What is required: Return all the lines below exactly. Any picture among them is omitted.

Page images and extracted text:
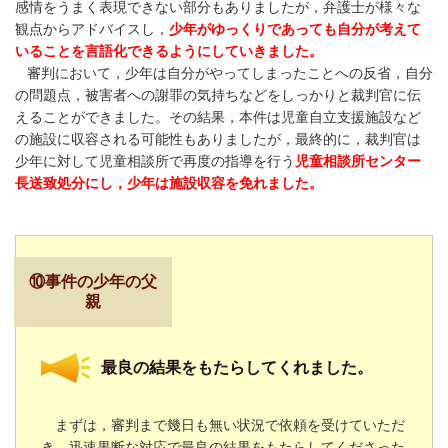
感情をうまく表現できない部分もありましたが，弁護士が様々な
観点からアドバイスし，
少年がゆっくりであっても自分が考えて
いることを言語化できるようにしていきました。
審判において，少年は自分がやってしまったことへの反省，自分
の問題点，被害者への謝罪の気持ちなどをしっかりと裁判官に伝
えることができました。その結果，本件は児童自立支援施設など
の施設に収容される可能性もありましたが，最終的に，裁判官は
少年に対して児童相談所で再度の指導を行う
児童相談所センター
長送致処分にし，少年は施設収容を免れました。
⑩事件の少年の父
親
最良の結果をもたらしてくれました。
まずは，審判まで幾日も無い状況で依頼を受けていただ
き，迅速果断な対応で最良の結果をもたらしてくださった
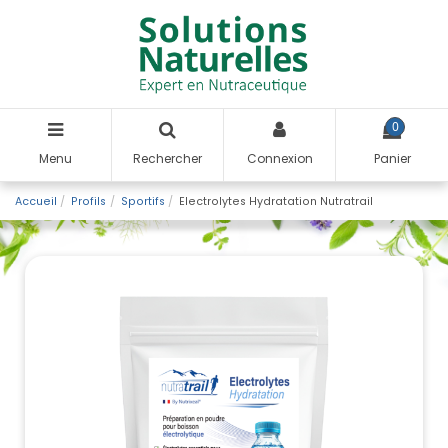
0
Menu
Rechercher
Connexion
Panier
Accueil
Profils
Sportifs
Electrolytes Hydratation Nutratrail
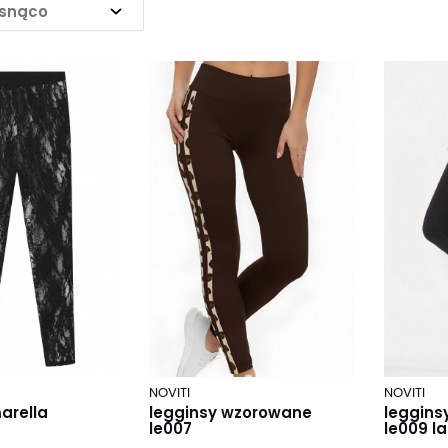
osnąco
NOVITI
NOVITI
arella
legginsy wzorowane
leggins
le007
le009 l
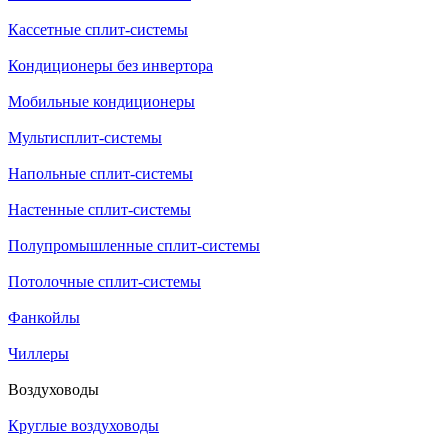
Кассетные сплит-системы
Кондиционеры без инвертора
Мобильные кондиционеры
Мультисплит-системы
Напольные сплит-системы
Настенные сплит-системы
Полупромышленные сплит-системы
Потолочные сплит-системы
Фанкойлы
Чиллеры
Воздуховоды
Круглые воздуховоды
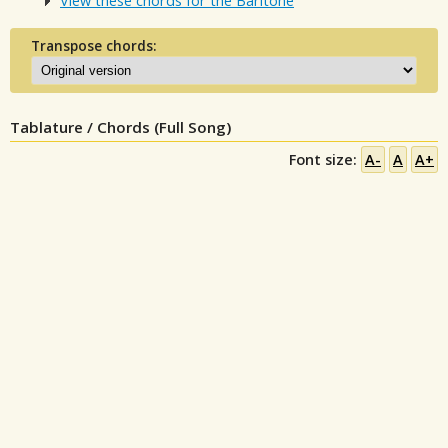
View these chords for the Baritone
Transpose chords:
Tablature / Chords (Full Song)
Font size:
A-
A
A+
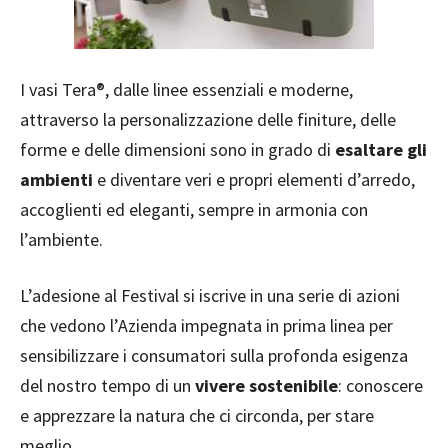
I vasi Tera®, dalle linee essenziali e moderne,
attraverso la personalizzazione delle finiture, delle
forme e delle dimensioni sono in grado di
esaltare gli
ambienti
e diventare veri e propri elementi d’arredo,
accoglienti ed eleganti, sempre in armonia con
l’ambiente.
L’adesione al Festival si iscrive in una serie di azioni
che vedono l’Azienda impegnata in prima linea per
sensibilizzare i consumatori sulla profonda esigenza
del nostro tempo di un
vivere sostenibile
: conoscere
e apprezzare la natura che ci circonda, per stare
meglio.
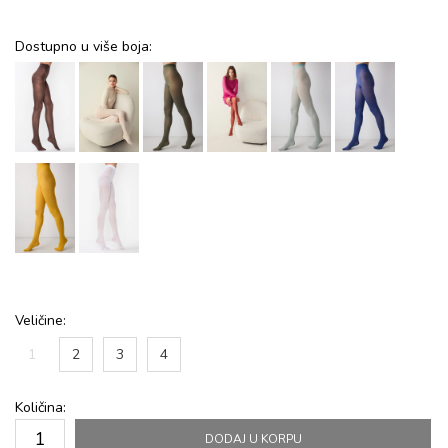
Dostupno u više boja:
Veličine:
1
2
3
4
Količina:
DODAJ U KORPU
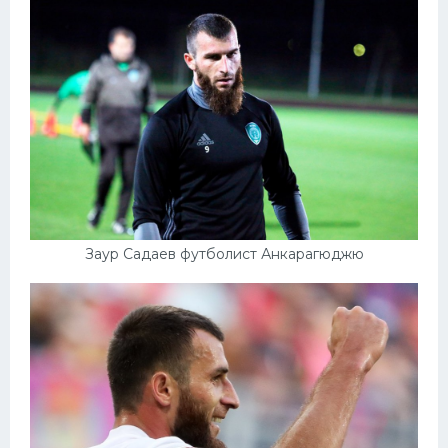
Конькобежный спорт
Тренажеры
Интерьер квартиры
Заур Садаев футболист Анкарагюджю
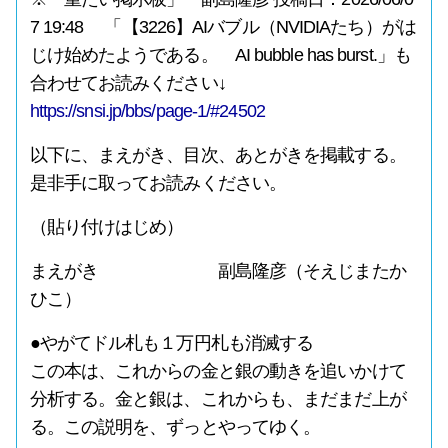
7 19:48 「【3226】AIバブル（NVIDIAたち）がは
じけ始めたようである。 AI bubble has burst.」も
合わせてお読みください↓
https://snsi.jp/bbs/page-1/#24502
以下に、まえがき、目次、あとがきを掲載する。
是非手に取ってお読みください。
（貼り付けはじめ）
まえがき 副島隆彦（そえじまたか
ひこ）
●やがてドル札も１万円札も消滅する
この本は、これからの金と銀の動きを追いかけて
分析する。金と銀は、これからも、まだまだ上が
る。この説明を、ずっとやってゆく。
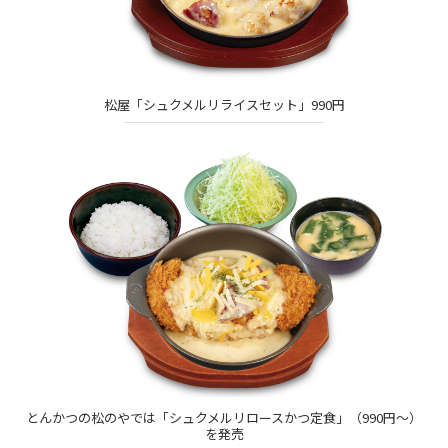
松屋「シュクメルリライスセット」990円
とんかつの松のやでは「シュクメルリロースかつ定食」（990円～）
を発売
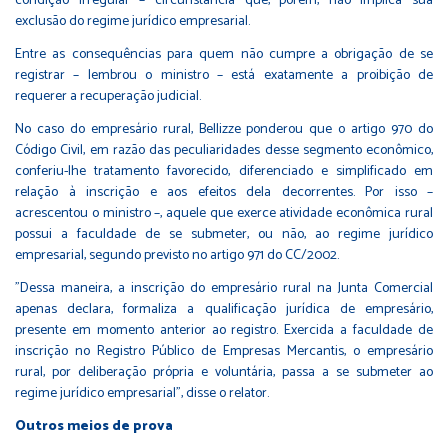
condição irregular – circunstância que, porém, não implica sua
exclusão do regime jurídico empresarial.
Entre as consequências para quem não cumpre a obrigação de se
registrar – lembrou o ministro – está exatamente a proibição de
requerer a recuperação judicial.
No caso do empresário rural, Bellizze ponderou que o artigo 970 do
Código Civil, em razão das peculiaridades desse segmento econômico,
conferiu-lhe tratamento favorecido, diferenciado e simplificado em
relação à inscrição e aos efeitos dela decorrentes. Por isso –
acrescentou o ministro –, aquele que exerce atividade econômica rural
possui a faculdade de se submeter, ou não, ao regime jurídico
empresarial, segundo previsto no artigo 971 do CC/2002.
"Dessa maneira, a inscrição do empresário rural na Junta Comercial
apenas declara, formaliza a qualificação jurídica de empresário,
presente em momento anterior ao registro. Exercida a faculdade de
inscrição no Registro Público de Empresas Mercantis, o empresário
rural, por deliberação própria e voluntária, passa a se submeter ao
regime jurídico empresarial", disse o relator.
Outros meios de prova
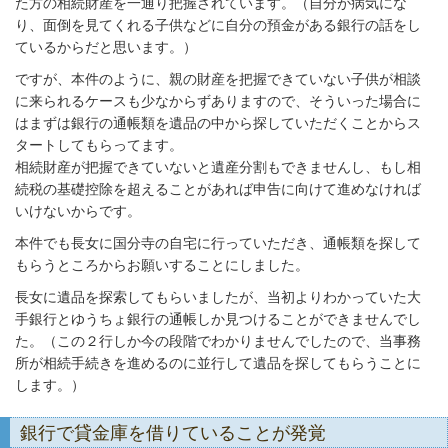
た方の相続財産を一通り把握されています。（自分が病気にな
り、面倒を見てくれる子供などに自分の預金がある銀行の話をし
ているからだと思います。）
ですが、本件のように、親の財産を把握できていない子供が相談
に来られるケースも少なからずありますので、そういった場合に
はまずは銀行の通帳類を遺品の中から探していただくことからス
タートしてもらってます。
相続財産が把握できていないと遺産分割もできませんし、もし相
続税の基礎控除を超えることがあれば申告に向けて進めなければ
いけないからです。
本件でも長女に国分寺の自宅に行っていただき、通帳類を探して
もらうところからお願いすることにしました。
長女に遺品を探索してもらいましたが、当初よりわかっていた大
手銀行とゆうちょ銀行の通帳しか見つけることができませんでし
た。（この２行しか今の段階でわかりませんでしたので、当事務
所が相続手続きを進めるのに並行して遺品を探してもらうことに
します。）
銀行で貸金庫を借りていることが発覚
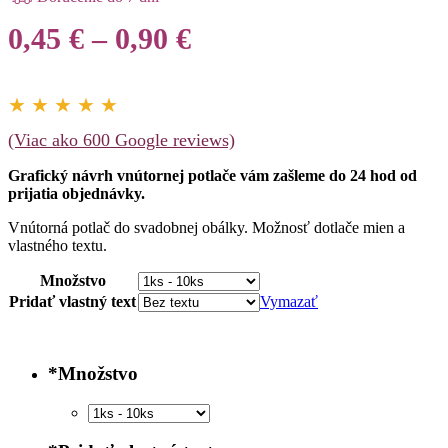
Price
0,45
€
–
0,90
€
range:
0,45 €
★ ★ ★ ★ ★
through
(Viac ako 600 Google reviews)
0,90 €
Grafický návrh vnútornej potlače vám zašleme do 24 hod od
prijatia objednávky.
Vnútorná potlač do svadobnej obálky. Možnosť dotlače mien a
vlastného textu.
Množstvo
Pridať vlastný text
Vymazať
*
Množstvo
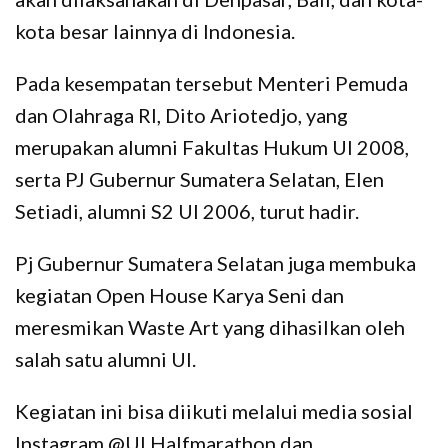
kota besar lainnya di Indonesia.
Pada kesempatan tersebut Menteri Pemuda
dan Olahraga RI, Dito Ariotedjo, yang
merupakan alumni Fakultas Hukum UI 2008,
serta PJ Gubernur Sumatera Selatan, Elen
Setiadi, alumni S2 UI 2006, turut hadir.
Pj Gubernur Sumatera Selatan juga membuka
kegiatan Open House Karya Seni dan
meresmikan Waste Art yang dihasilkan oleh
salah satu alumni UI.
Kegiatan ini bisa diikuti melalui media sosial
Instagram @UI.Halfmarathon dan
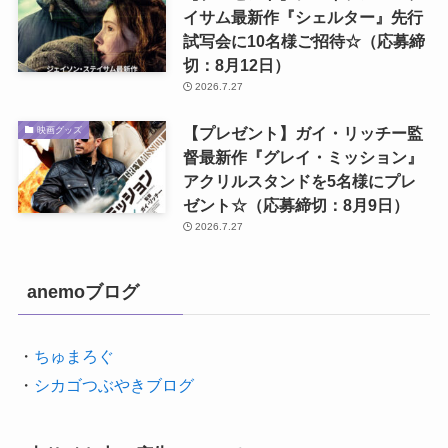
イサム最新作『シェルター』先行
試写会に10名様ご招待☆（応募締
切：8月12日）
2026.7.27
【プレゼント】ガイ・リッチー監
映画グッズ
督最新作『グレイ・ミッション』
アクリルスタンドを5名様にプレ
ゼント☆（応募締切：8月9日）
2026.7.27
anemoブログ
・
ちゅまろぐ
・
シカゴつぶやきブログ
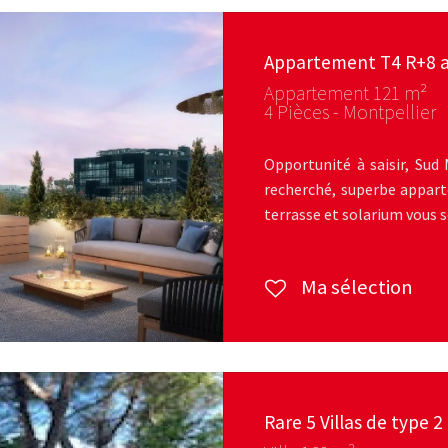
Appartement T4 R+8 a
Appartement 121 m²
4 Pièces - Montpellier
Opportunité à saisir, Sud
recherché, superbe appar
terrasse et solarium vous sé
Ma sélection
Rare 5 Villas de type 2 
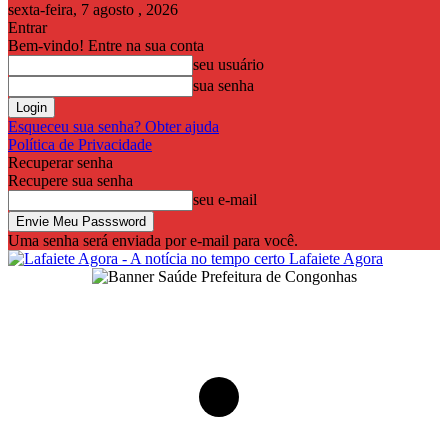
sexta-feira, 7 agosto , 2026
Entrar
Bem-vindo! Entre na sua conta
seu usuário
sua senha
Esqueceu sua senha? Obter ajuda
Política de Privacidade
Recuperar senha
Recupere sua senha
seu e-mail
Uma senha será enviada por e-mail para você.
Lafaiete Agora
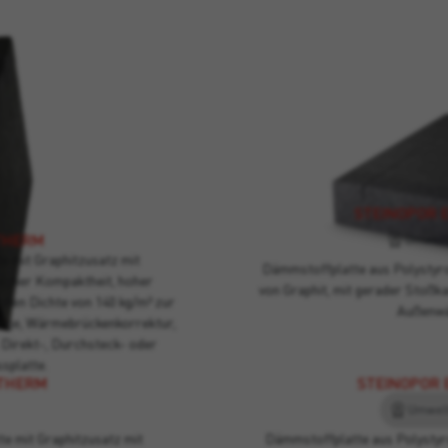
STEINOPOR 
THERM
Umweltk
e mit Graphitzusatz mit
Dämmstoffplatte aus Polystyr
scher Kompaktheit, hoher
von Graphit, mit gerader Stoß
en Dichte von 140 kg/m³ zur
Außenwä
age, Wärmebrückenkorrektur,
 Direkt-, Durchsteck- oder
splatte.
ITHERM
STEINOPOR 
Umwelt
e mit Graphitzusatz mit
Dämmstoffplatte aus Polysty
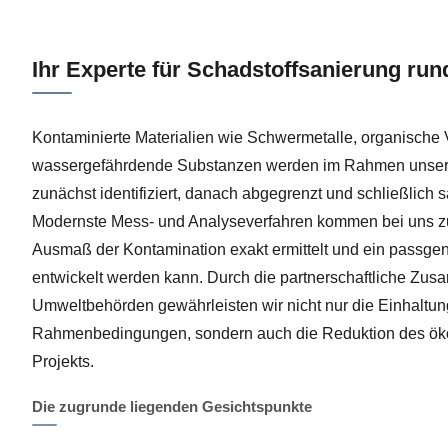
Ihr Experte für Schadstoffsanierung r
Kontaminierte Materialien wie Schwermetalle, organische
wassergefährdende Substanzen werden im Rahmen unsere
zunächst identifiziert, danach abgegrenzt und schließlich s
Modernste Mess- und Analyseverfahren kommen bei uns z
Ausmaß der Kontamination exakt ermittelt und ein passge
entwickelt werden kann. Durch die partnerschaftliche Zus
Umweltbehörden gewährleisten wir nicht nur die Einhaltung
Rahmenbedingungen, sondern auch die Reduktion des ök
Projekts.
Die zugrunde liegenden Gesichtspunkte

Your solution:
感情をうまく表現できない部分もありましたが，弁護士が様々な
観点からアドバイスし，
少年がゆっくりであっても自分が考えて
いることを言語化できるようにしていきました。
審判において，少年は自分がやってしまったことへの反省，自分
の問題点，被害者への謝罪の気持ちなどをしっかりと裁判官に伝
えることができました。その結果，本件は児童自立支援施設など
の施設に収容される可能性もありましたが，最終的に，裁判官は
少年に対して児童相談所で再度の指導を行う
児童相談所センター
長送致処分にし，少年は施設収容を免れました。
⑩事件の少年の父
親
最良の結果をもたらしてくれました。
まずは，審判まで幾日も無い状況で依頼を受けていただ
き，迅速果断な対応で最良の結果をもたらしてくださった
0
Menu
Rechercher
Connexion
Panier
Accueil
Profils
Sportifs
Electrolytes Hydratation Nutratrail
osnąco
NOVITI
NOVITI
arella
legginsy wzorowane
leggins
le007
le009 l
Кассетные сплит-системы
Кондиционеры без инвертора
Мобильные кондиционеры
Мультисплит-системы
Напольные сплит-системы
Настенные сплит-системы
Полупромышленные сплит-системы
Потолочные сплит-системы
Фанкойлы
Чиллеры
Воздуховоды
Круглые воздуховоды
View these chords for the Baritone
Transpose chords:
Tablature / Chords (Full Song)
Font size:
A-
A
A+
I vasi Tera®, dalle linee essenziali e moderne,
attraverso la personalizzazione delle finiture, delle
forme e delle dimensioni sono in grado di
esaltare gli
ambienti
e diventare veri e propri elementi d’arredo,
accoglienti ed eleganti, sempre in armonia con
l’ambiente.
L’adesione al Festival si iscrive in una serie di azioni
che vedono l’Azienda impegnata in prima linea per
sensibilizzare i consumatori sulla profonda esigenza
del nostro tempo di un
vivere sostenibile
: conoscere
e apprezzare la natura che ci circonda, per stare
meglio.
Dostupno u više boja:
Veličine:
1
2
3
4
Količina:
DODAJ U KORPU
Конькобежный спорт
Тренажеры
Интерьер квартиры
Заур Садаев футболист Анкарагюджю
7 19:48 「【3226】AIバブル（NVIDIAたち）がは
じけ始めたようである。 AI bubble has burst.」も
合わせてお読みください↓
https://snsi.jp/bbs/page-1/#24502
以下に、まえがき、目次、あとがきを掲載する。
是非手に取ってお読みください。
（貼り付けはじめ）
まえがき 副島隆彦（そえじまたか
ひこ）
●やがてドル札も１万円札も消滅する
この本は、これからの金と銀の動きを追いかけて
分析する。金と銀は、これからも、まだまだ上が
る。この説明を、ずっとやってゆく。
松屋「シュクメルリライスセット」990円
とんかつの松のやでは「シュクメルリロースかつ定食」（990円～）
を発売
condição irregular – circunstância que, porém, não implica sua
exclusão do regime jurídico empresarial.
Entre as consequências para quem não cumpre a obrigação de se
registrar – lembrou o ministro – está exatamente a proibição de
requerer a recuperação judicial.
No caso do empresário rural, Bellizze ponderou que o artigo 970 do
Código Civil, em razão das peculiaridades desse segmento econômico,
conferiu-lhe tratamento favorecido, diferenciado e simplificado em
relação à inscrição e aos efeitos dela decorrentes. Por isso –
acrescentou o ministro –, aquele que exerce atividade econômica rural
possui a faculdade de se submeter, ou não, ao regime jurídico
empresarial, segundo previsto no artigo 971 do CC/2002.
"Dessa maneira, a inscrição do empresário rural na Junta Comercial
apenas declara, formaliza a qualificação jurídica de empresário,
presente em momento anterior ao registro. Exercida a faculdade de
inscrição no Registro Público de Empresas Mercantis, o empresário
rural, por deliberação própria e voluntária, passa a se submeter ao
regime jurídico empresarial", disse o relator.
Outros meios de prova
た方の相続財産を一通り把握されています。（自分が病気にな
り、面倒を見てくれる子供などに自分の預金がある銀行の話をし
ているからだと思います。）
ですが、本件のように、親の財産を把握できていない子供が相談
に来られるケースも少なからずありますので、そういった場合に
はまずは銀行の通帳類を遺品の中から探していただくことからス
タートしてもらってます。
相続財産が把握できていないと遺産分割もできませんし、もし相
続税の基礎控除を超えることがあれば申告に向けて進めなければ
いけないからです。
本件でも長女に国分寺の自宅に行っていただき、通帳類を探して
もらうところからお願いすることにしました。
長女に遺品を探索してもらいましたが、当初よりわかっていた大
手銀行とゆうちょ銀行の通帳しか見つけることができませんでし
た。（この２行しか今の段階でわかりませんでしたので、当事務
所が相続手続きを進めるのに並行して遺品を探してもらうことに
します。）
銀行で貸金庫を借りていることが発覚
Price
0,45
€
–
0,90
€
range:
0,45 €
★ ★ ★ ★ ★
through
(Viac ako 600 Google reviews)
0,90 €
Grafický návrh vnútornej potlače vám zašleme do 24 hod od
prijatia objednávky.
Vnútorná potlač do svadobnej obálky. Možnosť dotlače mien a
vlastného textu.
Množstvo
Pridať vlastný text
Vymazať
*
Množstvo
kota besar lainnya di Indonesia.
Pada kesempatan tersebut Menteri Pemuda
dan Olahraga RI, Dito Ariotedjo, yang
merupakan alumni Fakultas Hukum UI 2008,
serta PJ Gubernur Sumatera Selatan, Elen
Setiadi, alumni S2 UI 2006, turut hadir.
Pj Gubernur Sumatera Selatan juga membuka
kegiatan Open House Karya Seni dan
meresmikan Waste Art yang dihasilkan oleh
salah satu alumni UI.
Kegiatan ini bisa diikuti melalui media sosial
Instagram @UI.Halfmarathon dan
イサム最新作『シェルター』先行
試写会に10名様ご招待☆（応募締
切：8月12日）
2026.7.27
【プレゼント】ガイ・リッチー監
映画グッズ
督最新作『グレイ・ミッション』
アクリルスタンドを5名様にプレ
ゼント☆（応募締切：8月9日）
2026.7.27
anemoブログ
・
ちゅまろぐ
・
シカゴつぶやきブログ
Appartement T4 R+8 a
Appartement 121 m²
4 Pièces - Montpellier
Opportunité à saisir, Sud
recherché, superbe appar
terrasse et solarium vous sé
Ma sélection
Rare 5 Villas de type 2 
sexta-feira, 7 agosto , 2026
Entrar
Bem-vindo! Entre na sua conta
seu usuário
sua senha
Esqueceu sua senha? Obter ajuda
Política de Privacidade
Recuperar senha
Recupere sua senha
seu e-mail
Uma senha será enviada por e-mail para você.
Lafaiete Agora
STEINOPOR 
THERM
Umweltk
e mit Graphitzusatz mit
Dämmstoffplatte aus Polystyr
scher Kompaktheit, hoher
von Graphit, mit gerader Stoß
en Dichte von 140 kg/m³ zur
Außenwä
age, Wärmebrückenkorrektur,
 Direkt-, Durchsteck- oder
splatte.
ITHERM
STEINOPOR 
Umwelt
e mit Graphitzusatz mit
Dämmstoffplatte aus Polysty
Ihr Experte für Schadstoffsanierung r
Kontaminierte Materialien wie Schwermetalle, organische
wassergefährdende Substanzen werden im Rahmen unsere
zunächst identifiziert, danach abgegrenzt und schließlich s
Modernste Mess- und Analyseverfahren kommen bei uns z
Ausmaß der Kontamination exakt ermittelt und ein passge
entwickelt werden kann. Durch die partnerschaftliche Zus
Umweltbehörden gewährleisten wir nicht nur die Einhaltung
Rahmenbedingungen, sondern auch die Reduktion des ök
Projekts.
Die zugrunde liegenden Gesichtspunkte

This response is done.